GFP-Fusion HR Targeting Vector [GFP-pA-LoxP-EF1a-RFP-T2A-Hygro-pA-LoxP-MCS]. Cat# HR220PA. Supplier: SBI System Biosciences

Overview

Tag any gene with GFP
Use the PrecisionX™ Gene Tagging HR Targeting Vector (GFP-pA-LoxP-EF1α-RFP-T2A-Hygro-pA-LoxP-MCS) to fuse GFP to any gene in the genome. Clone your homology arms into the two MCSs and use hygromycin selection and RFP-positive imaging to find integrants. After you’ve identified clones with your GFP-tagged gene, you can remove the selection cassette using the Cre-LoxP system (learn more about Cre-LoxP excision here).
Why use an HR targeting vector?
Even though gene knock-outs can result from DSBs caused by Cas9 alone, SBI recommends the use of HR targeting vectors (also called HR donor vectors) for more efficient and precise mutation. HR donors can supply elements for positive or negative selection ensuring easier identification of successful mutation events. In addition, HR donors can include up to 6-8 kb of open reading frame for gene knock-ins or tagging, and, when small mutations are included in either 5’ or 3’ homology arms, can make specific, targeted gene edits.
Choose the right HR Targeting Vector for your project

How It Works

At-a-glance—how to use an HR Targeting Vector to tag a gene

Figure 1. Tagging a gene using an HR Targeting Vector. Step 1: Cas9 creates a double-stranded break (DSB) in the genomic DNA at a site that is complimentary to the gRNA. Step 2: The DNA repair machinery is recruited to the DSB. In the presence of an HR Donor with homology to the region adjacent to the DSB (blue areas of the genomic and vector DNA) homologous recombination (HR) is favored over non-homologous end joining (NHEJ). The tag you’d like to fuse to a gene should lie outside of the two LoxP sites. Result: The HR event leads to insertion of the region of the HR Donor Vector between the two homology arms—your tag ends up fused your gene-of-interest and your selection cassette is integrated. To remove the selection cassette (leaving behind the tag and a single LoxP site), transiently express Cre recombinase.

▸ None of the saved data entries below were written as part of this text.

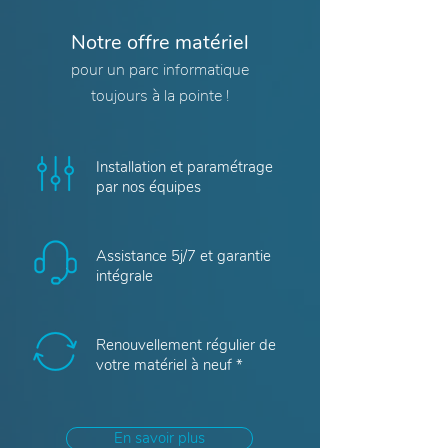
Notre offre matériel
pour un parc informatique
toujours à la pointe !
Installation et paramétrage
par nos équipes
Assistance 5j/7 et garantie
intégrale
Renouvellement régulier de
votre matériel à neuf *
En savoir plus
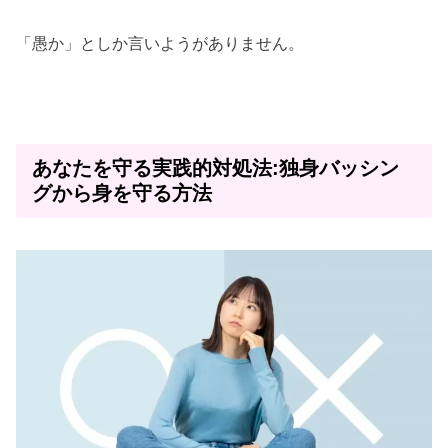
「愚か」としか言いようがありません。
あなたを守る実践的対処法:独身バッシン
グから身を守る方法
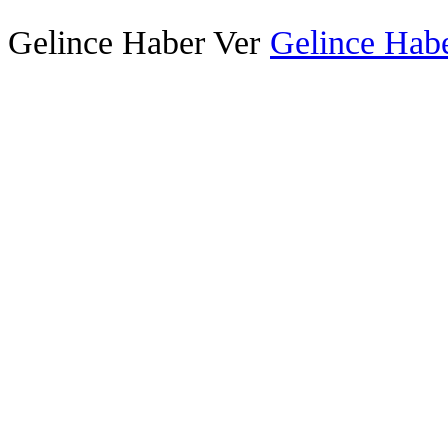
Gelince Haber Ver
Gelince Habe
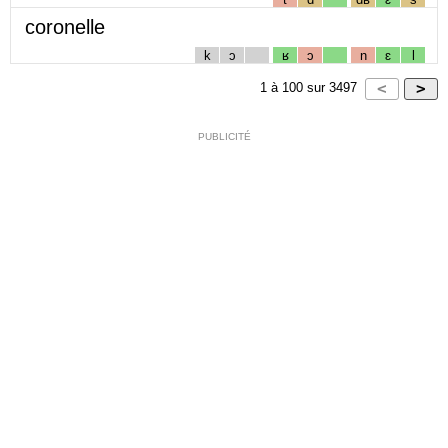
coronelle
k
ɔ
ʁ
ɔ
n
ɛ
l
1
à
100
sur
3497
PUBLICITÉ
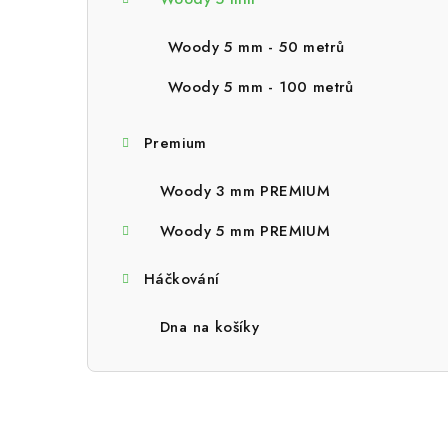
a
n
Woody 5 mm - 50 metrů
n
Woody 5 mm - 100 metrů
í
Premium
p
a
Woody 3 mm PREMIUM
n
Woody 5 mm PREMIUM
e
Háčkování
l
Dna na košíky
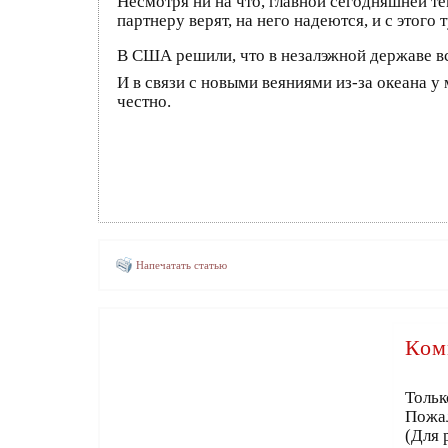
Несмотря ни на что, главной сегодняшней 
партнеру верят, на него надеются, и с этого
В США решили, что в незалэжной державе все 
И в связи с новыми веяниями из-за океана 
честно.
Напечатать статью
Ком
Тольк
Пожа
(Для 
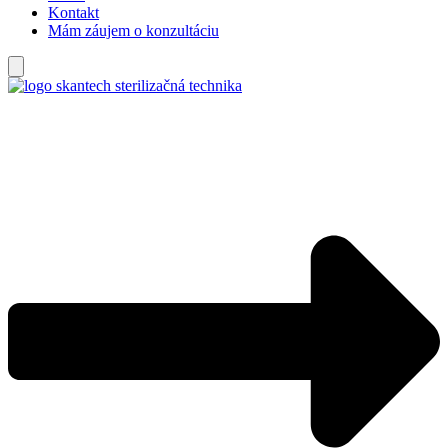
Kontakt
Mám záujem o konzultáciu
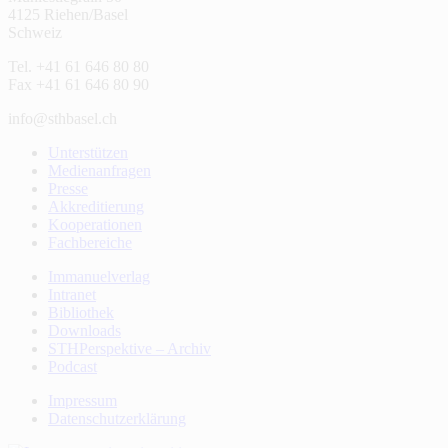
4125 Riehen/Basel
Schweiz
Tel. +41 61 646 80 80
Fax +41 61 646 80 90
info@sthbasel.ch
Unterstützen
Medienanfragen
Presse
Akkreditierung
Kooperationen
Fachbereiche
Immanuelverlag
Intranet
Bibliothek
Downloads
STHPerspektive – Archiv
Podcast
Impressum
Datenschutzerklärung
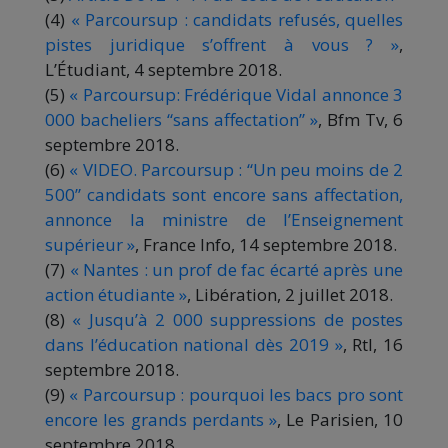
(4)
« Parcoursup : candidats refusés, quelles
pistes juridique s’offrent à vous ? »
,
L’Étudiant, 4 septembre 2018.
(5)
« Parcoursup: Frédérique Vidal annonce 3
000 bacheliers “sans affectation” »
, Bfm Tv, 6
septembre 2018.
(6)
« VIDEO. Parcoursup : “Un peu moins de 2
500” candidats sont encore sans affectation,
annonce la ministre de l’Enseignement
supérieur »
, France Info, 14 septembre 2018.
(7)
« Nantes : un prof de fac écarté après une
action étudiante »
, Libération, 2 juillet 2018.
(8)
« Jusqu’à 2 000 suppressions de postes
dans l’éducation national dès 2019 »
, Rtl, 16
septembre 2018.
(9)
« Parcoursup : pourquoi les bacs pro sont
encore les grands perdants »
, Le Parisien, 10
septembre 2018.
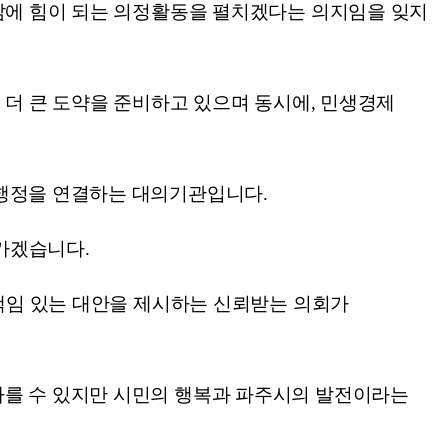
 삶에 힘이 되는 의정활동을 펼치겠다는 의지임을 잊지
 더 큰 도약을 준비하고 있으며 동시에, 민생경제
 행정을 연결하는 대의기관입니다.
가겠습니다.
 책임 있는 대안을 제시하는 신뢰받는 의회가
다를 수 있지만 시민의 행복과 파주시의 발전이라는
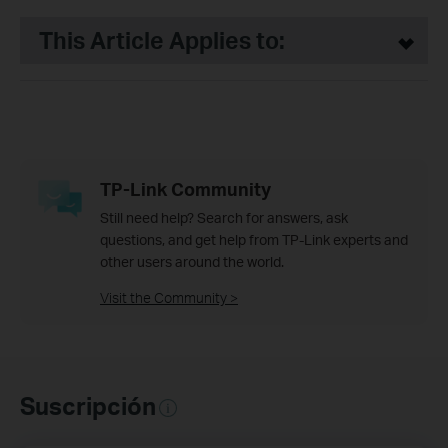
This Article Applies to:
TP-Link Community
Still need help? Search for answers, ask
questions, and get help from TP-Link experts and
other users around the world.
Visit the Community >
Suscripción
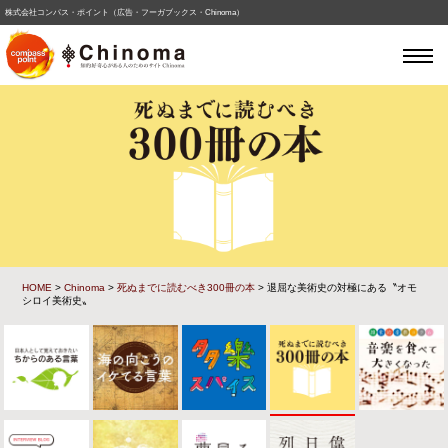
株式会社コンパス・ポイント（広告・フーガブックス・Chinoma）
HOME
>
Chinoma
>
死ぬまでに読むべき300冊の本
> 退屈な美術史の対極にある〝オモ
シロイ美術史〟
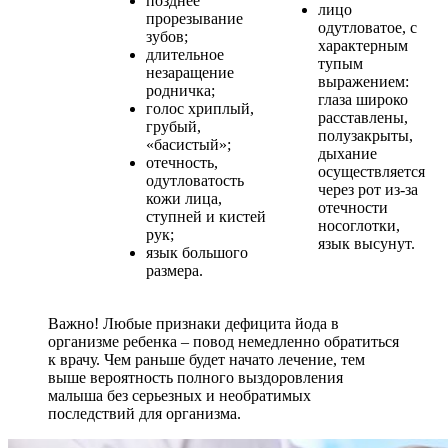
позднее
лицо
прорезывание
одутловатое, с
зубов;
характерным
длительное
тупым
незаращение
выражением:
родничка;
глаза широко
голос хриплый,
расставлены,
грубый,
полузакрыты,
«басистый»;
дыхание
отечность,
осуществляется
одутловатость
через рот из-за
кожи лица,
отечности
ступней и кистей
носоглотки,
рук;
язык высунут.
язык большого
размера.
Важно! Любые признаки дефицита йода в
организме ребенка – повод немедленно обратиться
к врачу. Чем раньше будет начато лечение, тем
выше вероятность полного выздоровления
малыша без серьезных и необратимых
последствий для организма.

Genome engineering with CRISPR/Cas9

For general guidance on using CRISPR/Cas9 technology for genome engineering, including the design of HR Targeting Vectors, take a look at our CRISPR/Cas9 tutorials as well as the following application notes:

CRISPR/Cas9 Gene Knock-Out Application Note (PDF) »
CRISPR/Cas9 Gene Editing Application Note (PDF) »
CRISPR/Cas9 Gene Tagging Application Note (PDF) »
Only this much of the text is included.